OLM GPT-2 December 2022

This is a more up-to-date version of the original GPT-2. In addition to being more up-to-date, it also tends to perform better than the original GPT2 on standard benchmarks. It was trained on a cleaned December 2022 snapshot of Common Crawl and Wikipedia.

This model was created as part of the OLM project, which has the goal of continuously training and releasing models that are up-to-date and comparable in standard language model performance to their static counterparts.

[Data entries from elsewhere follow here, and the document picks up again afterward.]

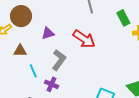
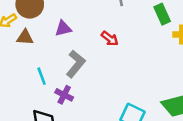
red arrow: (84, 39) -> (110, 39), size x0.6
brown triangle: (20, 51) -> (25, 37), moved

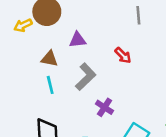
brown triangle: (25, 37) -> (50, 59), moved
purple cross: (64, 95) -> (105, 107), moved

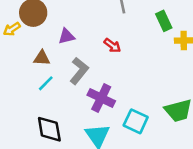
cyan line: (50, 85) -> (46, 83), turned 66
purple cross: (105, 107) -> (101, 98), size x1.5

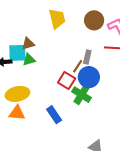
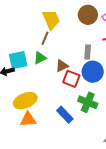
brown triangle: (28, 44) -> (62, 66), moved
green triangle: (29, 60) -> (40, 58), moved
brown line: (78, 66) -> (45, 38), moved
green cross: (82, 95) -> (88, 102), moved

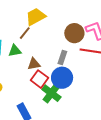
brown circle: (88, 15) -> (74, 33), moved
yellow trapezoid: (51, 20) -> (36, 17), turned -110
green cross: (88, 102) -> (51, 93), moved

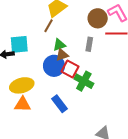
green triangle: (15, 51) -> (59, 45), moved
blue circle: (62, 78) -> (54, 66), moved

This is important because we want our models to know about events like COVID or a presidential election right after they happen.

Intended uses

You can use the raw model for text generation or fine-tune it to a downstream task.

How to use

You can use this model directly with a pipeline for text generation. Since the generation relies on some randomness, we set a seed for reproducibility:

>>> from transformers import pipeline, set_seed
>>> # It is important to include the bad_words_ids=[[0,2]] if you want this model to stay on topic.
>>> # Otherwise, the model may generate start and end tokens followed by text that is not relevant to
>>> # the previous text.
>>> generator = pipeline('text-generation', model='olm/olm-gpt2-dec-2022', bad_words_ids=[[0,2]])
>>> set_seed(42)
>>> generator("Hello, I'm a language model,", max_length=30, num_return_sequences=5)
[{'generated_text': "Hello, I'm a language model, but you want to know if I have a language in that language. Is this possible? Please explain"},
 {'generated_text': "Hello, I'm a language model, and here's some useful news for you all: The C++ API is becoming more and more popular for"},
 {'generated_text': "Hello, I'm a language model, I'm not trying to learn or understand a new tool, my job is to be as happy as"},
 {'generated_text': "Hello, I'm a language model, a language analyst, and a language system designer. I'm just a curious guy.\n"},
 {'generated_text': "Hello, I'm a language model, I'm not doing anything that needs to be done for the current time (or previous)."}]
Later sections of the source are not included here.